1) Secureworks absolutely insists on being exceedingly responsible and doesn’t want to release any details about anything until Apple issues a patch. Whether or not this position was taken after a special ops team of lawyers parachuted in out of a black helicopter is up for speculation.

It certainly isn’t outlandish to suspect that at some point in this saga Maynor/Ellch/SecureWorks were contacted by Apple Legal. However, if they were, why the elliptical allusions to the threat? If they know about an exploit and can’t say anything about it because they’ve been threatened by Apple Legal, they should at least be able to say “We can’t say anything because Apple has filed an injunction against us.” An injunction prohibiting them from commenting on the exploit wouldn’t disallow them from acknowledging that they’d received such an injunction.
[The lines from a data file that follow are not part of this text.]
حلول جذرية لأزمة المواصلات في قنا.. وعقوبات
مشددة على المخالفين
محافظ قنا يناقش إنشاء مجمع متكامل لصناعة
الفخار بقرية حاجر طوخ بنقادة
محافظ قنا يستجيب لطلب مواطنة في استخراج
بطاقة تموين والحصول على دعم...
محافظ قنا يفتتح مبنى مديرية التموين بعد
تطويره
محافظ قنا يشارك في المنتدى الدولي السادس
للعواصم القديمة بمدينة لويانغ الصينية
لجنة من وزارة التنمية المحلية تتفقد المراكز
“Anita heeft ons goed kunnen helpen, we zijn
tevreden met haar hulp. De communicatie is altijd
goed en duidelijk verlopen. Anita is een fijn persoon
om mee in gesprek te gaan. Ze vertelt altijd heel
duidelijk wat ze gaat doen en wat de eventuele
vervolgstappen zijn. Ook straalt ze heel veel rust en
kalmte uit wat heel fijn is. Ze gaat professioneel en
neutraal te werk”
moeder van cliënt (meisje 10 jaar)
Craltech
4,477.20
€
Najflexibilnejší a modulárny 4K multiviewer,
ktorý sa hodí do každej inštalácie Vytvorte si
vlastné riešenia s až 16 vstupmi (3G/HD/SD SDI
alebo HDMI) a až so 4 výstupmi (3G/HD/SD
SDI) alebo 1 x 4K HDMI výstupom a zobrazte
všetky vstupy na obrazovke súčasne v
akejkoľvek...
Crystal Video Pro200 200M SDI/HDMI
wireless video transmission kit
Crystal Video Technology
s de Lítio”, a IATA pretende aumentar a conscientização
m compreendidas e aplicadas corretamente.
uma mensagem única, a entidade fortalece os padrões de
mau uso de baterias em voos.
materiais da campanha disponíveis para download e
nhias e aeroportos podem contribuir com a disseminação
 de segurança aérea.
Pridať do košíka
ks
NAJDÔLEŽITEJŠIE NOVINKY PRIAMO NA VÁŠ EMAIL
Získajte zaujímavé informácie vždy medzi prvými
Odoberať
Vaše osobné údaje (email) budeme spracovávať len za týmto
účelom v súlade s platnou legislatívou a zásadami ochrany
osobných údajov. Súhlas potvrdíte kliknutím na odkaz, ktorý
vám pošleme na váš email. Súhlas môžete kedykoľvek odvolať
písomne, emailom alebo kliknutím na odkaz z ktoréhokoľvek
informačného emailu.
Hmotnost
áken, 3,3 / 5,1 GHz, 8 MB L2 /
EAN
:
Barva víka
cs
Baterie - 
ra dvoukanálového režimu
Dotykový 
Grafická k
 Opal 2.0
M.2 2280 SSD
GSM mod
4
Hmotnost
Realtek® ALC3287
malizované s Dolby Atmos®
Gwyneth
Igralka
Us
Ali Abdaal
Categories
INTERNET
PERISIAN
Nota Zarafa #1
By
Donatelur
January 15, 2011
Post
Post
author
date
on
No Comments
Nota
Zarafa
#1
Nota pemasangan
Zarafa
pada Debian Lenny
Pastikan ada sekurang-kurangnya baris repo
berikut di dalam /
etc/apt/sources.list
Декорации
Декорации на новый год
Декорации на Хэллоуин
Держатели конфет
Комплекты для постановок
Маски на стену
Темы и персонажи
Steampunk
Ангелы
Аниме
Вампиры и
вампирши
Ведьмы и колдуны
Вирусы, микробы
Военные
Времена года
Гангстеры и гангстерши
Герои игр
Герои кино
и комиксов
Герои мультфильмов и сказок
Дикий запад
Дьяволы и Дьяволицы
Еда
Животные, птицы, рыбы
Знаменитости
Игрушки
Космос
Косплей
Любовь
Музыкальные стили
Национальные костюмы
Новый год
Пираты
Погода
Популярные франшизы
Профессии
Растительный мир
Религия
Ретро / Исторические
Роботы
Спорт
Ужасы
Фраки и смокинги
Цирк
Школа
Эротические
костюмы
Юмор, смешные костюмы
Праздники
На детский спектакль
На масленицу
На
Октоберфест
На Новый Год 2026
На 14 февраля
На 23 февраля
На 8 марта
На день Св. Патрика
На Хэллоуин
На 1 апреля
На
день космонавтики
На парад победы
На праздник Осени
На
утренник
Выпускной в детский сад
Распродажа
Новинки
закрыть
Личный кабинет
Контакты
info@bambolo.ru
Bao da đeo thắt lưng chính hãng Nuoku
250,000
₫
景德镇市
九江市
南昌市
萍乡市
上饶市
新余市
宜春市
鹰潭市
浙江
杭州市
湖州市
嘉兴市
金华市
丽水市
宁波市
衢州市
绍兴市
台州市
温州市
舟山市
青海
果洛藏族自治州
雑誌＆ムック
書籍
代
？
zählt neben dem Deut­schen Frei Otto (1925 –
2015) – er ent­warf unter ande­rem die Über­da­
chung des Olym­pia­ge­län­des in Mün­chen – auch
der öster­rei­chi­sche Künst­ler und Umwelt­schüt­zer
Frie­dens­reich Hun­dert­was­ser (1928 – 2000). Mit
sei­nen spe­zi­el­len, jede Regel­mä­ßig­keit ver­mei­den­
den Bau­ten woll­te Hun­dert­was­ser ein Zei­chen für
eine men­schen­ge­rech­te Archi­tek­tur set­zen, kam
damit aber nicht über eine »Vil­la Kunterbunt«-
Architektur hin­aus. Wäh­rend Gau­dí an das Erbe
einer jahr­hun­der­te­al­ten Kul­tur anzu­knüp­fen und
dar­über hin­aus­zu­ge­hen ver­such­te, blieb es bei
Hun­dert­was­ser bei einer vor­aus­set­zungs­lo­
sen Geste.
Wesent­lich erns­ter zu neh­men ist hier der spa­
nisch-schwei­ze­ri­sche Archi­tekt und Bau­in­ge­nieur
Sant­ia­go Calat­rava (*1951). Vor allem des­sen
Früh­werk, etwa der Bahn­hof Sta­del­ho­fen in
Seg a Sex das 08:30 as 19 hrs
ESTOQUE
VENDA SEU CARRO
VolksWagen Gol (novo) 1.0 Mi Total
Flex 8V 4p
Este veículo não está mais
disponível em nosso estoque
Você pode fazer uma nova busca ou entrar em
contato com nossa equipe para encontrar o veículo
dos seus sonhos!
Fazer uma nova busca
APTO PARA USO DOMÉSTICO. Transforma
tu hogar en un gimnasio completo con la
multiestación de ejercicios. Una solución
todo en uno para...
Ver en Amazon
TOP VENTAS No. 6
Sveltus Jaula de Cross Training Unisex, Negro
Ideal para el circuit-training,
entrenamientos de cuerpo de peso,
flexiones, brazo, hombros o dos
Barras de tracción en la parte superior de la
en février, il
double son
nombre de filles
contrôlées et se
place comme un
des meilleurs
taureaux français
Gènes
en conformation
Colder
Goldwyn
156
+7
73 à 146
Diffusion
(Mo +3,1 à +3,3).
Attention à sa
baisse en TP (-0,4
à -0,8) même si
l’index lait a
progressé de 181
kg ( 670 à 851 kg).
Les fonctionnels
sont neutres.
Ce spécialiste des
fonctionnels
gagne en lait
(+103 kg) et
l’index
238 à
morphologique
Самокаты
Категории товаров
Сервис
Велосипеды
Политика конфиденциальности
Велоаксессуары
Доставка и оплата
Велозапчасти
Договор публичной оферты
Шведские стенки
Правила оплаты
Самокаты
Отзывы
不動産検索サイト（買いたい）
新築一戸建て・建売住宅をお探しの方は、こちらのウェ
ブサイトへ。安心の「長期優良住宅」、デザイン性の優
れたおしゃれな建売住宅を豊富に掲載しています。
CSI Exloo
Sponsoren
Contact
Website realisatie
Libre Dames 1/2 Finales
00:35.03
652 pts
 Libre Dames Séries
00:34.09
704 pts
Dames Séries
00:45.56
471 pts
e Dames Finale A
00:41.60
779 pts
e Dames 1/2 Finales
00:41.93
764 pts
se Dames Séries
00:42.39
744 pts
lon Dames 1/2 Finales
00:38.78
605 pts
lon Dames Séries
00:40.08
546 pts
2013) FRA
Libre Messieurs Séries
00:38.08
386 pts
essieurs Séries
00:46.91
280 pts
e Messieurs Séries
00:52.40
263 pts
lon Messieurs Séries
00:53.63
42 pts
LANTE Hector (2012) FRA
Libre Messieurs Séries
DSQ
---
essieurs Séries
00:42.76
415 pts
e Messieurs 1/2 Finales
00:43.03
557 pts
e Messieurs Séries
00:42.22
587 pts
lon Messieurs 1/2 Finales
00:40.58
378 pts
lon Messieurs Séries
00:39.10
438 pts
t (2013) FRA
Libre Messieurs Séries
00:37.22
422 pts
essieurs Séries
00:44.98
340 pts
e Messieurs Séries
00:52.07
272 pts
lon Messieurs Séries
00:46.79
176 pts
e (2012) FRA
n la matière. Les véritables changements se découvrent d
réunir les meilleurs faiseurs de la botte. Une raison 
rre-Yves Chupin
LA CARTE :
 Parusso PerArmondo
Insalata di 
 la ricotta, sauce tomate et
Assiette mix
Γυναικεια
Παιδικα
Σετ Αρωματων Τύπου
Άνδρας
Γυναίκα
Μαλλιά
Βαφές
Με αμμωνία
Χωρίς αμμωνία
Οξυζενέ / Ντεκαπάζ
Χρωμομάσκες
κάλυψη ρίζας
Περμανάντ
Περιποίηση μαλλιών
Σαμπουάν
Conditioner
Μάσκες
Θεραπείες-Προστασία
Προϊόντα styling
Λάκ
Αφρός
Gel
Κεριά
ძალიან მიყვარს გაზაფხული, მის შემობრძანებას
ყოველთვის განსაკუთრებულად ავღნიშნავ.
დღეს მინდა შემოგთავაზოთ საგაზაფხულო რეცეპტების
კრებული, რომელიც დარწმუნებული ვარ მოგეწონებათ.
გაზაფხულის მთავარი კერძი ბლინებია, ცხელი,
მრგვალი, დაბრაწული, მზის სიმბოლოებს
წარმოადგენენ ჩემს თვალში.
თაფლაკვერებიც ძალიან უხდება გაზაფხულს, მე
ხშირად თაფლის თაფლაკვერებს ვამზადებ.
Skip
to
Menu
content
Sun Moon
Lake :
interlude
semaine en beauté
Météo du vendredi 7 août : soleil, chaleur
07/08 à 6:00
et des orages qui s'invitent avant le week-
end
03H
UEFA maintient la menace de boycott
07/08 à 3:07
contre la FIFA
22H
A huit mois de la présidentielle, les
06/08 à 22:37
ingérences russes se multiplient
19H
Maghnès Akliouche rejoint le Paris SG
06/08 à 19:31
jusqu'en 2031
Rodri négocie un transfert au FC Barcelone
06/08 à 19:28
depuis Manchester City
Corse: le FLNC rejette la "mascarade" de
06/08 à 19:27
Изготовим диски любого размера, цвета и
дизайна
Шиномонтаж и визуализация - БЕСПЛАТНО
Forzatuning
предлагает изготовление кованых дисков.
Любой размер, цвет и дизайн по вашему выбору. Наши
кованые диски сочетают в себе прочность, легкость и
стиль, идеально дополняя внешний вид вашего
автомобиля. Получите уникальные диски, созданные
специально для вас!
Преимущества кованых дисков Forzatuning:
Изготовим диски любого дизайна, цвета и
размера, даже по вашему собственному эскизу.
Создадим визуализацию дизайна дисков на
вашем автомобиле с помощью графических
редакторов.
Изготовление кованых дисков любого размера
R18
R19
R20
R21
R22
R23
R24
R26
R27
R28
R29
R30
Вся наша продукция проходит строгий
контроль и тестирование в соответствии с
Apple Legal can’t simply impose a “You won’t talk about this exploit, nor will you even say that you’re not allowed to talk about this exploit” gag order upon them. Gag orders can only be issued by a court, and they are fairly hard to come by. And when they are issued, they apply to both sides, not just one, which, given Apple spokeswoman Lynn Fox’s statements two weeks ago, makes it seem exceedingly unlikely that one has been issued here.

And shouldn’t a security research firm such as SecureWorks be prepared for bullying tactics from vendors?

If it’s true that Maynor/Ellch/SecureWorks are being unfairly bullied by Apple, that’s a shame, and when it comes to light I’ll be as irate as anyone. It certainly wouldn’t be first time I’ve been critical of Apple’s reaction to security issues. As yet, however, we’ve seen no evidence that this is the case.

In the meantime, the questions continue to come faster than the answers. I think we’ll catch up soon, though.